__Your assignment__
From the records below, copy out exactly the lines from the one containing "GitHub (414, 2369)" to the one containing "Community (343, 2392)", both included. Add nothing else.

----------

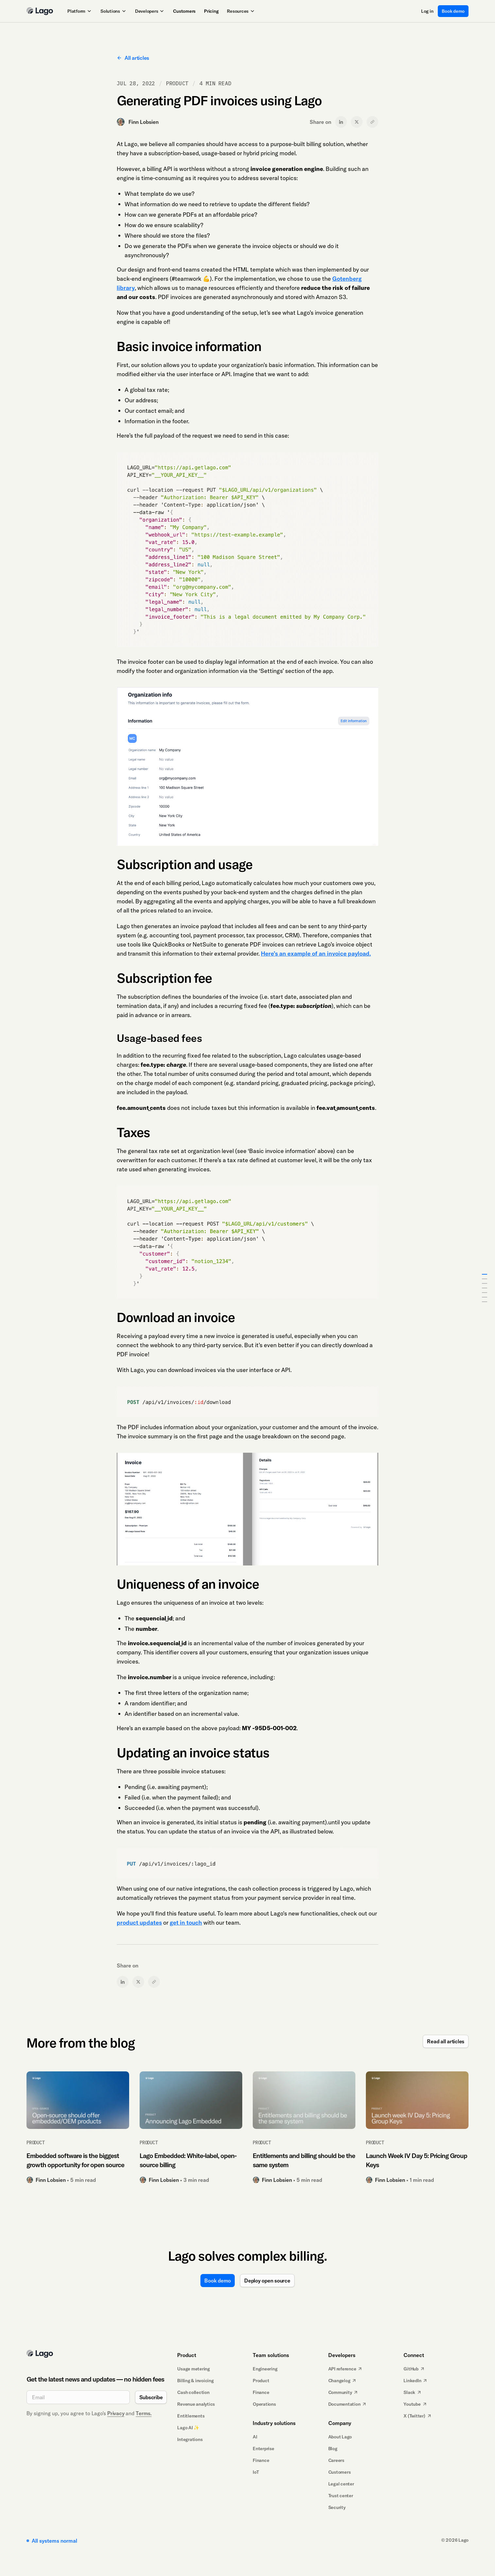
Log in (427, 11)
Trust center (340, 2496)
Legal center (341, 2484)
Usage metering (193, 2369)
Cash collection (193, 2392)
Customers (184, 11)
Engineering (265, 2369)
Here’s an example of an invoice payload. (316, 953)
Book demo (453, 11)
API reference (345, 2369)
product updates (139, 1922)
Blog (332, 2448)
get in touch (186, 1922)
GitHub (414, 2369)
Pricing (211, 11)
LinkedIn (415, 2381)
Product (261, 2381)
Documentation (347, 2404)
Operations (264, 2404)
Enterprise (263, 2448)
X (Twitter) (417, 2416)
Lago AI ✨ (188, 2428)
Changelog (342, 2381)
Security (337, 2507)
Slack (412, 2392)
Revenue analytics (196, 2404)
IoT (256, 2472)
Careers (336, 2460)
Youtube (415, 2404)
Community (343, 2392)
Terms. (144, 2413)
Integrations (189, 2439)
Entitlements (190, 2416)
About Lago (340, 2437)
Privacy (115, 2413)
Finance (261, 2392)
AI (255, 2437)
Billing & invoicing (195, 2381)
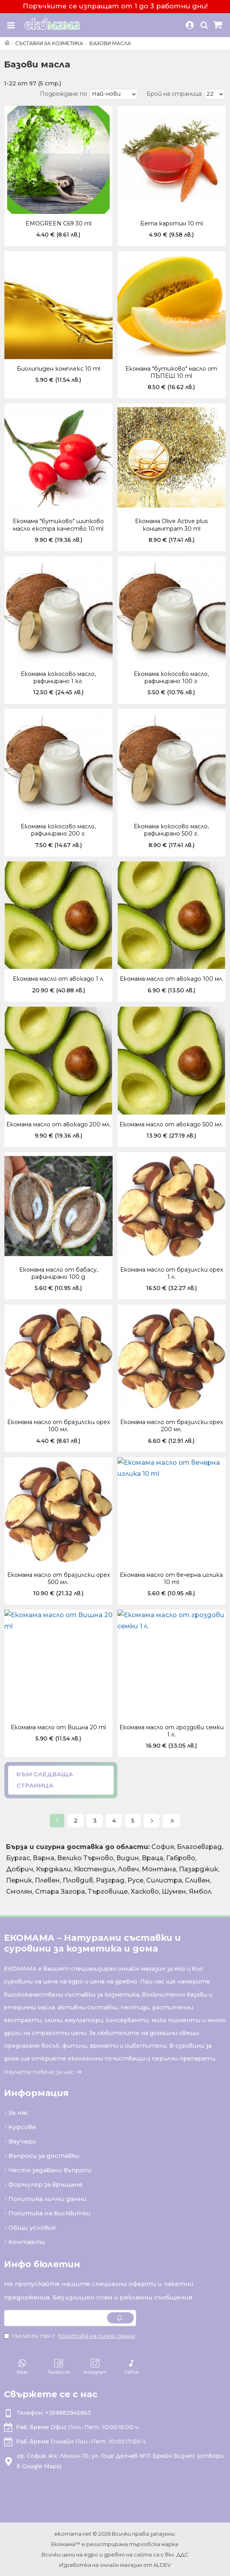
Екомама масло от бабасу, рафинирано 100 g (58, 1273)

----------

__Expected output__
GitHub (414, 2369)
Pricing (211, 11)
LinkedIn (415, 2381)
Product (261, 2381)
Documentation (347, 2404)
Operations (264, 2404)
Enterprise (263, 2448)
X (Twitter) (417, 2416)
Lago AI ✨ (188, 2428)
Changelog (342, 2381)
Security (337, 2507)
Slack (412, 2392)
Revenue analytics (196, 2404)
IoT (256, 2472)
Careers (336, 2460)
Youtube (415, 2404)
Community (343, 2392)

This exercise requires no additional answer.